Work instructions - The line containing "Best Practice" and every line after it to the end of the records: set those down exactly, without any pictures.

[Extracted records]
- - -

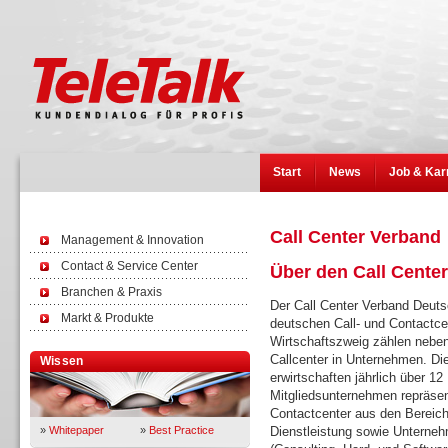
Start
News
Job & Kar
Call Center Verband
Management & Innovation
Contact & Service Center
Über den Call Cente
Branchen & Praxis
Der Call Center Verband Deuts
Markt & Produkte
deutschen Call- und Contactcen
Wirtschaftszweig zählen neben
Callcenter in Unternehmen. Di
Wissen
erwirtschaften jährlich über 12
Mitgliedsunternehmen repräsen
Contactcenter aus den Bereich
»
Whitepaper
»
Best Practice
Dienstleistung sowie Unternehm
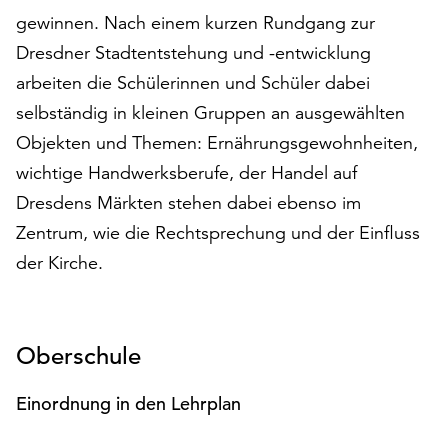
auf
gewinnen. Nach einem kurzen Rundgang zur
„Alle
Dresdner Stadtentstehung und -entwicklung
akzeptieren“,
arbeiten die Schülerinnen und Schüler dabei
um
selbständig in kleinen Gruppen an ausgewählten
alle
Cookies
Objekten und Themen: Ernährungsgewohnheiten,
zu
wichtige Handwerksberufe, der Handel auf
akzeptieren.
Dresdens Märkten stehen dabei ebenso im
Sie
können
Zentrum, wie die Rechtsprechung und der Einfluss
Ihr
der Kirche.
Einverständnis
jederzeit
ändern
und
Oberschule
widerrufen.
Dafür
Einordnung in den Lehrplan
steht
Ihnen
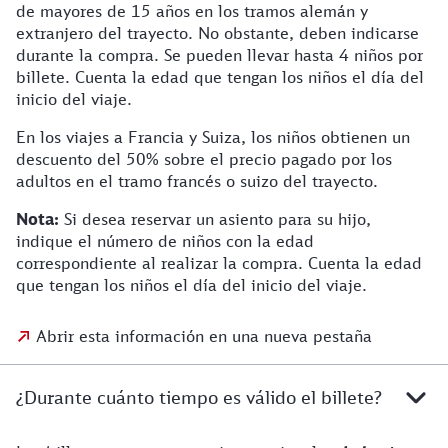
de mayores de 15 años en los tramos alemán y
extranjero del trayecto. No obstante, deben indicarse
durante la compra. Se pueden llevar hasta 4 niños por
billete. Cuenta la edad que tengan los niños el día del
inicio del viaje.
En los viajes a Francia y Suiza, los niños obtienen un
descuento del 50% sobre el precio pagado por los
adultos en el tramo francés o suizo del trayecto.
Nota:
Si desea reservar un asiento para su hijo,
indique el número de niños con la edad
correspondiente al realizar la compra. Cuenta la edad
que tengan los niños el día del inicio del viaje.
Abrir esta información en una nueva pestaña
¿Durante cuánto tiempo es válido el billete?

- - -

Answer to the exercise -
Best Practice
Dienstleistung sowie Unternehm
auf
gewinnen. Nach einem kurzen Rundgang zur
„Alle
Dresdner Stadtentstehung und -entwicklung
akzeptieren“,
arbeiten die Schülerinnen und Schüler dabei
um
selbständig in kleinen Gruppen an ausgewählten
alle
Cookies
Objekten und Themen: Ernährungsgewohnheiten,
zu
wichtige Handwerksberufe, der Handel auf
akzeptieren.
Dresdens Märkten stehen dabei ebenso im
Sie
können
Zentrum, wie die Rechtsprechung und der Einfluss
Ihr
der Kirche.
Einverständnis
jederzeit
ändern
und
Oberschule
widerrufen.
Dafür
Einordnung in den Lehrplan
steht
Ihnen
de mayores de 15 años en los tramos alemán y
extranjero del trayecto. No obstante, deben indicarse
durante la compra. Se pueden llevar hasta 4 niños por
billete. Cuenta la edad que tengan los niños el día del
inicio del viaje.
En los viajes a Francia y Suiza, los niños obtienen un
descuento del 50% sobre el precio pagado por los
adultos en el tramo francés o suizo del trayecto.
Nota:
Si desea reservar un asiento para su hijo,
indique el número de niños con la edad
correspondiente al realizar la compra. Cuenta la edad
que tengan los niños el día del inicio del viaje.
Abrir esta información en una nueva pestaña
¿Durante cuánto tiempo es válido el billete?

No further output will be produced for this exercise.